The SHG grid cells are squares and their sizes vary. In SHG, the default grid cell size is 2000-meter x 2000-meter (SHG two-kilometer) and other supported grid cell sizes include 10,000-meter x 10,000-meter, 1000-meter x 1000-meter, 500-meter x 500-meter, 200-meter x 200-meter, 100-meter x 100-meter, 50-meter x 50-meter, 20-meter x 20-meter, and 10-meter x 10-meter. For easy discussion purpose, from now on all the discussions in this post assume the SHG grid cell size is 2000-meter x 2000-meter.
SHG grid cells are arranged relative to the origin point (intersection of 960W and 230N where) and indexed by cell counts (i, j) of the southwest (lower left) corners as shown in Figure 2. For Grid Cell (-5,4) in Figure 2, its southwest corner easting/northing coordinates are -10000m, 8000m (the easting is negative because this cell is on the west side of 960W).
A point’s location is defined in EPSG 5070 by its easting/northing (or X, Y) coordinates with unit of meter. In SHG, a point’s location is described by which cell it is located in. To find the indices of the cell to which a point belongs, divide the point’s easting and northing by cell size (2000M for default SHG) and the indices are the quotients (See equations in Figure 3). An example: if a point X, Y coordinates are -9000m, 9000m in EPSG 5070, its index of i=floor(-9000/2000)=floor(-4.5)=-5 and its index of j=floor(9000/2000)=floor(4.5)=4. The results means this point is located within Grid Cell (-5,4) as shown in Figure 2.
Gridded data (either static gridded data or gridsets) are normally imported and stored in a HEC-DSS file in the format of SHG, which means the gridded data is projected to EPSG 5070 with grid cell sizes defined by SHG, either 2000-meter x 2000 meter by default, or other sizes. Refer to this post for more details about gridded data and HEC-DSS.

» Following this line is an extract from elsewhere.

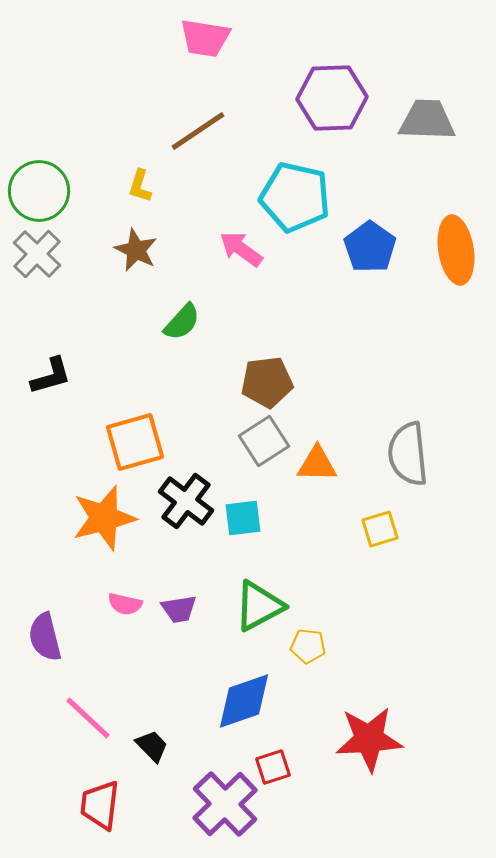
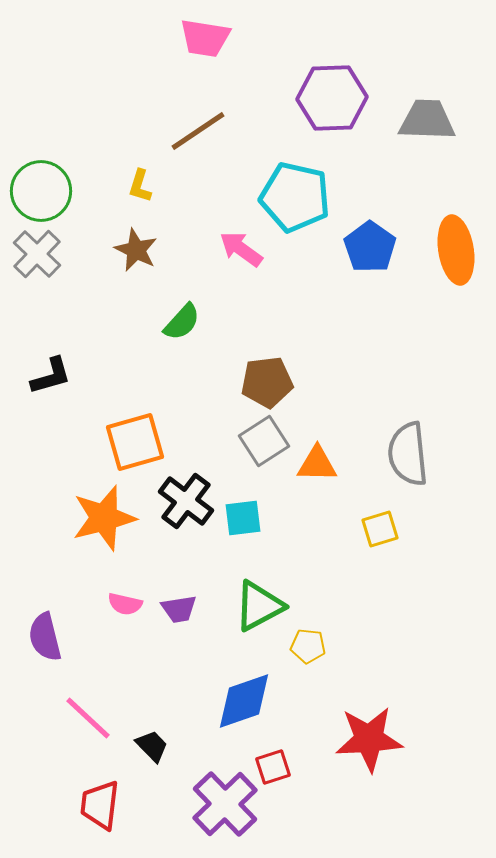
green circle: moved 2 px right
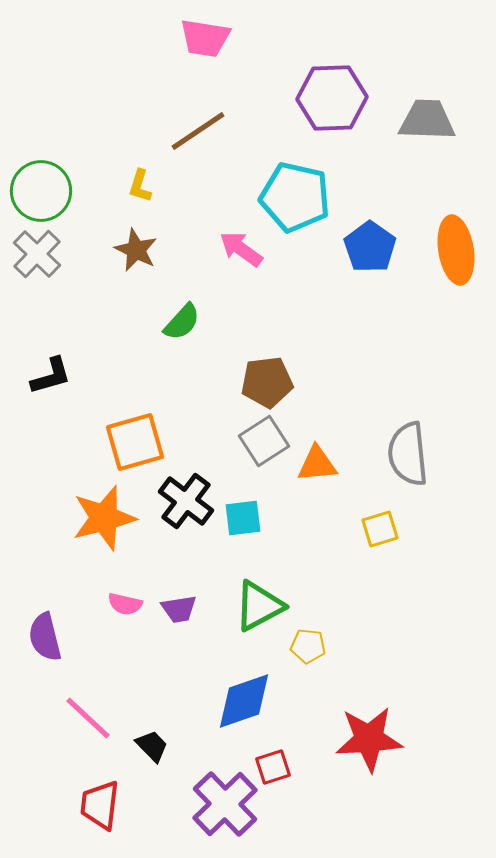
orange triangle: rotated 6 degrees counterclockwise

Two types of hydrology modeling methods are available in HEC-HMS: lumped methods and spatially variant distributed methods. For lumped hydrology methods, average values of a watershed are inputs and the entire watershed is to be modeled as one single element (Example: Clark Unit Hydrograph transform method, TOC and Storage Coefficient R, as well as watershed time-area relationship are provided). For distributed hydrology methods, a watershed is subdivided into a gridded system and each grid cell is a small sub-watershed where hydrology calculation happens (ModClark transform method, each cell has its own travel time).
ModClark requires subbasins in HEC-HMS to be discretized using “Structured Discretization” which usually employs SHG grid system as shown in Figure 4 and Figure 5.
After setting up Projection (SHG is the default option) & Cell size for each subbasin as shown in Figure 5, a terrain file needs to be linked with the basin (Figure 6) and preprocessed by tools in the menu of GIS including Step 1: Preprocess Sinks and Step 2: Preprocess Drainage (Figure 7) – if these two steps have not been performed before.
Finally, go to GIS—>Compute—>Grid Cells (Figure 8) to generate the grid systems.
In this example, the created grid system is saved in PistolCreek.sqlite with cell sizes of 50-meter x 50-meter. PistolCreek.sqlite includes data such as cell index i & J, cell areas, and cell travel distances which are to be used for travel time calculation for each cell in ModClark method (Figure 9).